## Stored data entries
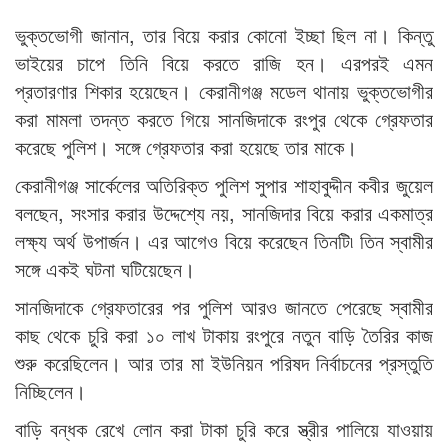
ভুক্তভোগী জানান, তার বিয়ে করার কোনো ইচ্ছা ছিল না। কিন্তু
ভাইয়ের চাপে তিনি বিয়ে করতে রাজি হন। এরপরই এমন
প্রতারণার শিকার হয়েছেন। কেরানীগঞ্জ মডেল থানায় ভুক্তভোগীর
করা মামলা তদন্ত করতে গিয়ে সানজিদাকে রংপুর থেকে গ্রেফতার
করেছে পুলিশ। সঙ্গে গ্রেফতার করা হয়েছে তার মাকে।
কেরানীগঞ্জ সার্কেলের অতিরিক্ত পুলিশ সুপার শাহাবুদ্দীন কবীর জুয়েল
বলছেন, সংসার করার উদ্দেশ্যে নয়, সানজিদার বিয়ে করার একমাত্র
লক্ষ্য অর্থ উপার্জন। এর আগেও বিয়ে করেছেন তিনটি৷ তিন স্বামীর
সঙ্গে একই ঘটনা ঘটিয়েছেন।
সানজিদাকে গ্রেফতারের পর পুলিশ আরও জানতে পেরেছে স্বামীর
কাছ থেকে চুরি করা ১০ লাখ টাকায় রংপুরে নতুন বাড়ি তৈরির কাজ
শুরু করেছিলেন। আর তার মা ইউনিয়ন পরিষদ নির্বাচনের প্রস্তুতি
নিচ্ছিলেন।
বাড়ি বন্ধক রেখে লোন করা টাকা চুরি করে স্ত্রীর পালিয়ে যাওয়ায়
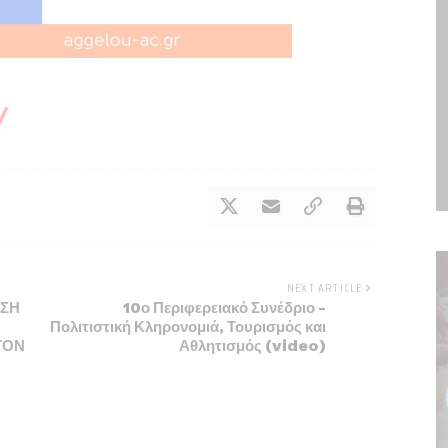
NEXT ARTICLE
ΙΣΗ
10ο Περιφερειακό Συνέδριο –
Πολιτιστική Κληρονομιά, Τουρισμός και
ΤΟΝ
Αθλητισμός (video)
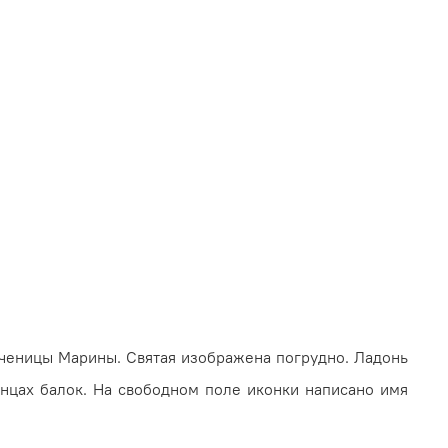
мученицы Марины. Святая изо­бражена погрудно. Ладонь
концах балок. На сво­бодном поле иконки написано имя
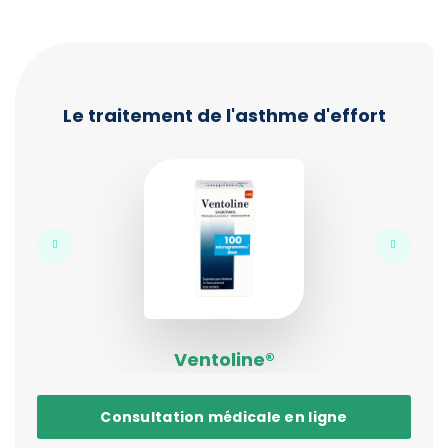
Le traitement de l'asthme d'effort
Ventoline®
Consultation médicale en ligne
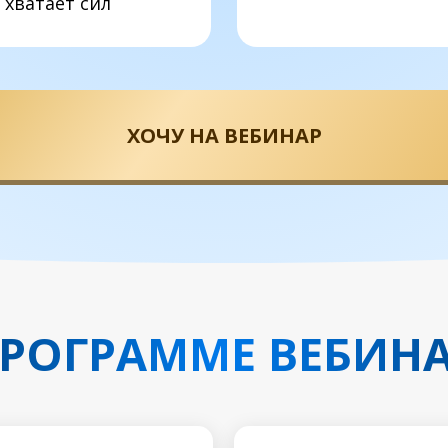
 хватает сил
ХОЧУ НА ВЕБИНАР
ПРОГРАММЕ ВЕБИНА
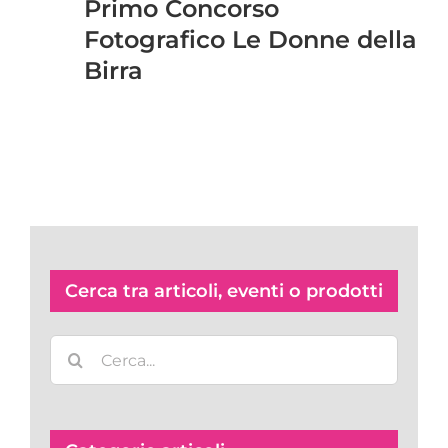
Primo Concorso
Fotografico Le Donne della
Birra
Cerca tra articoli, eventi o prodotti
Cerca
per:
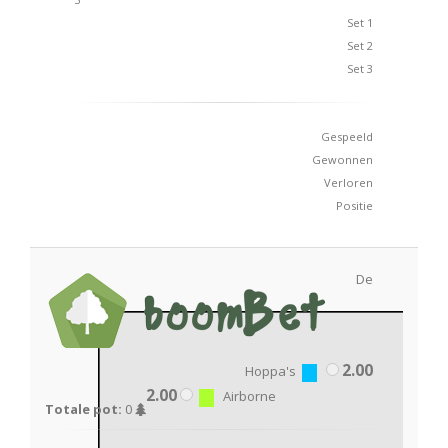
Set 1
Set 2
Set 3
Gespeeld
Gewonnen
Verloren
Positie
De
2.00
Hoppa's
2.00
Airborne
Totale pot:
0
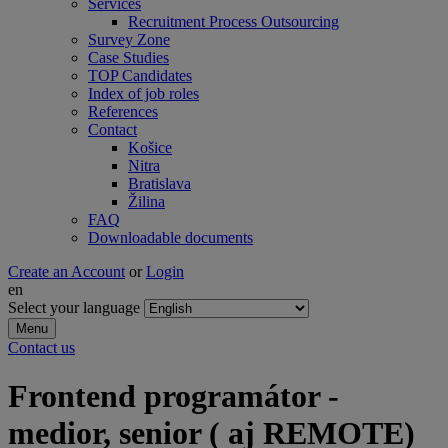
Services
Recruitment Process Outsourcing
Survey Zone
Case Studies
TOP Candidates
Index of job roles
References
Contact
Košice
Nitra
Bratislava
Žilina
FAQ
Downloadable documents
Create an Account
or
Login
en
Select your language
Menu
Contact us
Frontend programátor -
medior, senior ( aj REMOTE)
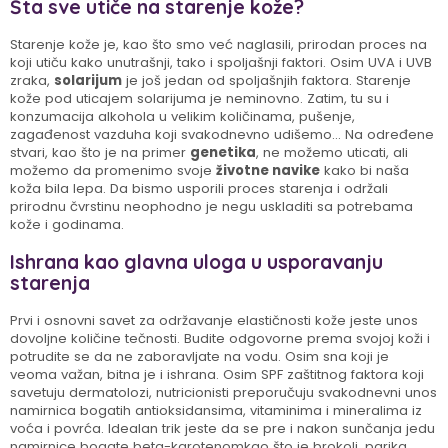
Šta sve utiče na starenje kože?
Starenje kože je, kao što smo već naglasili, prirodan proces na
koji utiču kako unutrašnji, tako i spoljašnji faktori. Osim UVA i UVB
zraka,
solarijum
je još jedan od spoljašnjih faktora. Starenje
kože pod uticajem solarijuma je neminovno. Zatim, tu su i
konzumacija alkohola u velikim količinama, pušenje,
zagađenost vazduha koji svakodnevno udišemo... Na određene
stvari, kao što je na primer
genetika
, ne možemo uticati, ali
možemo da promenimo svoje
životne navike
kako bi naša
koža bila lepa. Da bismo usporili proces starenja i održali
prirodnu čvrstinu neophodno je negu uskladiti sa potrebama
kože i godinama.
Ishrana kao glavna uloga u usporavanju
starenja
Prvi i osnovni savet za održavanje elastičnosti kože jeste unos
dovoljne količine tečnosti. Budite odgovorne prema svojoj koži i
potrudite se da ne zaboravljate na vodu. Osim sna koji je
veoma važan, bitna je i ishrana. Osim SPF zaštitnog faktora koji
savetuju dermatolozi, nutricionisti preporučuju svakodnevni unos
namirnica bogatih antioksidansima, vitaminima i mineralima iz
voća i povrća. Idealan trik jeste da se pre i nakon sunčanja jedu
namirnice bogate beta-karotenomkao što je brokoli, parika,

## Task requirements
The required result is an exact repeat of the records above from the line containing "zagađenost vazduha koji" to their final line.

## Problem solution
zagađenost vazduha koji svakodnevno udišemo... Na određene
stvari, kao što je na primer
genetika
, ne možemo uticati, ali
možemo da promenimo svoje
životne navike
kako bi naša
koža bila lepa. Da bismo usporili proces starenja i održali
prirodnu čvrstinu neophodno je negu uskladiti sa potrebama
kože i godinama.
Ishrana kao glavna uloga u usporavanju
starenja
Prvi i osnovni savet za održavanje elastičnosti kože jeste unos
dovoljne količine tečnosti. Budite odgovorne prema svojoj koži i
potrudite se da ne zaboravljate na vodu. Osim sna koji je
veoma važan, bitna je i ishrana. Osim SPF zaštitnog faktora koji
savetuju dermatolozi, nutricionisti preporučuju svakodnevni unos
namirnica bogatih antioksidansima, vitaminima i mineralima iz
voća i povrća. Idealan trik jeste da se pre i nakon sunčanja jedu
namirnice bogate beta-karotenomkao što je brokoli, parika,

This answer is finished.